- _WHAT TO PRODUCE_:
Leaving out any pictures, transcribe every record exactly.

Excerpts from a dataset
......

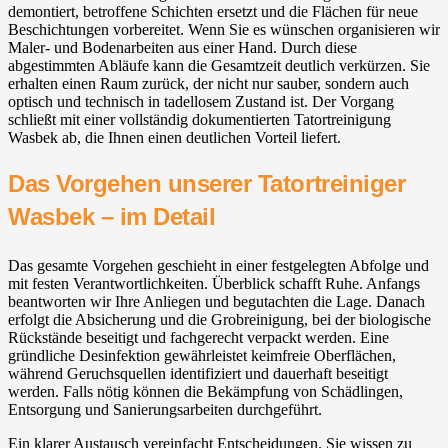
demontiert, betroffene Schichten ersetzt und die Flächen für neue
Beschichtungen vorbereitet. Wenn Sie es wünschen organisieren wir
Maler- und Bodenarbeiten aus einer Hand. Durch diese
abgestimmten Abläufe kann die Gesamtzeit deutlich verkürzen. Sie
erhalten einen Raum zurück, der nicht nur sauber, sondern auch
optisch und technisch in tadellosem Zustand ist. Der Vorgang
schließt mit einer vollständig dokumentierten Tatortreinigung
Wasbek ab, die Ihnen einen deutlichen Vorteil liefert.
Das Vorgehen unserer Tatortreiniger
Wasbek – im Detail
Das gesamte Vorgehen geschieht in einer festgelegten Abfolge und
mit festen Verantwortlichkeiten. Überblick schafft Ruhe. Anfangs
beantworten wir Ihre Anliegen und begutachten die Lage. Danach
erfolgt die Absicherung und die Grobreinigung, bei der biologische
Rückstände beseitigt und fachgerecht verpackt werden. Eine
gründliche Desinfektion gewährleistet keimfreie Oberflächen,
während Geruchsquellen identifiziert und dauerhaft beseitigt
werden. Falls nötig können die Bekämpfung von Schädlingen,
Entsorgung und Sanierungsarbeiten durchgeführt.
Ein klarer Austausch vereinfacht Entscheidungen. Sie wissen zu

......

- _ANSWER_:
demontiert, betroffene Schichten ersetzt und die Flächen für neue
Beschichtungen vorbereitet. Wenn Sie es wünschen organisieren wir
Maler- und Bodenarbeiten aus einer Hand. Durch diese
abgestimmten Abläufe kann die Gesamtzeit deutlich verkürzen. Sie
erhalten einen Raum zurück, der nicht nur sauber, sondern auch
optisch und technisch in tadellosem Zustand ist. Der Vorgang
schließt mit einer vollständig dokumentierten Tatortreinigung
Wasbek ab, die Ihnen einen deutlichen Vorteil liefert.
Das Vorgehen unserer Tatortreiniger
Wasbek – im Detail
Das gesamte Vorgehen geschieht in einer festgelegten Abfolge und
mit festen Verantwortlichkeiten. Überblick schafft Ruhe. Anfangs
beantworten wir Ihre Anliegen und begutachten die Lage. Danach
erfolgt die Absicherung und die Grobreinigung, bei der biologische
Rückstände beseitigt und fachgerecht verpackt werden. Eine
gründliche Desinfektion gewährleistet keimfreie Oberflächen,
während Geruchsquellen identifiziert und dauerhaft beseitigt
werden. Falls nötig können die Bekämpfung von Schädlingen,
Entsorgung und Sanierungsarbeiten durchgeführt.
Ein klarer Austausch vereinfacht Entscheidungen. Sie wissen zu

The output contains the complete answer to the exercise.